Le criptovalute basate sulla Proof of Stake possono essere migliaia di volte più efficienti rispetto a quelle che si basano sul PoW. Si tratta di un algoritmo di consenso, il cui scopo è quello di permettere la creazione di un nuovo blocco e quindi di nuove criptomonete favorendo chi ne possiede di più. Secondo il PoS avere più monete responsabilizza il possessore e lo rende più interessato a garantire la veridicità del processo di creazione. Perché una rete disorganizzata metterebbe in pericolo la sicurezza dei propri investimenti.
Le differenze tra i due sistemi sono notevoli e comprensibili già analizzando i rispettivi nomi. Il Proof-of-Work basa il proprio meccanismo sulla prova del funzionamento, ovvero nel calcolo dello sforzo computazionale necessario a risolvere il problema matematico dietro a ogni singolo blocco. Nel PoS (prova di partecipazione) si considera invece la prova che ogni utente può fornire per dimostrare il proprio interessamento nel garantire la sicurezza della transizione. Il PoW prevede quindi l’impiego di un alto numero di computer dalle dimensioni mastodontiche per validare un’operazione, capaci di consumare moltissima energia, mentre il PoS necessita di solamente di una cauzione, presa direttamente dal proprio.
Il funzionamento del PoW prevede che ciascuno dei suoi nodi esegua un arduo lavoro di calcolo per risolvere enigmi crittografici. Nel PoS, al contrario, ciò non è necessario. Per ogni transazione viene scelto un nodo – detto validatore – sul quale convalidare l’intero blocco. La scelta viene fatta in maniera del tutto casuale, ma premia gli utenti che possiedono il maggior numero di criptovalute. I criteri utilizzati per la scelta però possono essere anche altri, come la velocità di rivendicazione, il maggior arco di tempo in cui si è presenti nella rete, ad esempio.

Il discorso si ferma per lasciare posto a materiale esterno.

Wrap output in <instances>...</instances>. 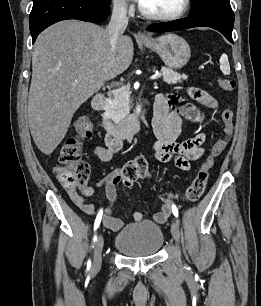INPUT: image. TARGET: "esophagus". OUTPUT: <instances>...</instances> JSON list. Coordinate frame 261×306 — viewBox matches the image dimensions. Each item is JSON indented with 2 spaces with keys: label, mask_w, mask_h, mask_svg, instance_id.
Returning <instances> with one entry per match:
<instances>
[{
  "label": "esophagus",
  "mask_w": 261,
  "mask_h": 306,
  "mask_svg": "<svg viewBox=\"0 0 261 306\" xmlns=\"http://www.w3.org/2000/svg\"><path fill=\"white\" fill-rule=\"evenodd\" d=\"M136 37L140 40H148L149 39V36L142 31H138L137 34H136Z\"/></svg>",
  "instance_id": "obj_1"
}]
</instances>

Entrambi gli algoritmi si portano dietro vantaggi e svantaggi. Il lancio del PoS da parte di Ethereum non fa eccezione. Si tratta di un’importante risposta alle critiche sulla sostenibilità ambientale della blockchain, ma potrebbe generare forti malcontenti nei sostenitori del mining.

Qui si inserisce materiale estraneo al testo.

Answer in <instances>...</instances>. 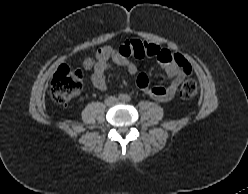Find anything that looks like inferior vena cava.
I'll list each match as a JSON object with an SVG mask.
<instances>
[{
    "label": "inferior vena cava",
    "instance_id": "602c4592",
    "mask_svg": "<svg viewBox=\"0 0 248 194\" xmlns=\"http://www.w3.org/2000/svg\"><path fill=\"white\" fill-rule=\"evenodd\" d=\"M118 102V99L114 96H109L105 99V104L106 105H113Z\"/></svg>",
    "mask_w": 248,
    "mask_h": 194
}]
</instances>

Solo a luglio 2022, secondo i dati rilevati dalla società The Block, il mining di Bitcoin ha prodotto 555 milioni di dollari. Fenomeno in controtendenza rispetto al momento storico negativo che stanno vivendo le criptovalute in generale. Solo il futuro saprà dirci come gli utenti e il mercato prenderanno la sostituzione di Bellatrix (l’algoritmo PoW di Ethereum), con The Merge (l’algoritmo PoS di Ethereum).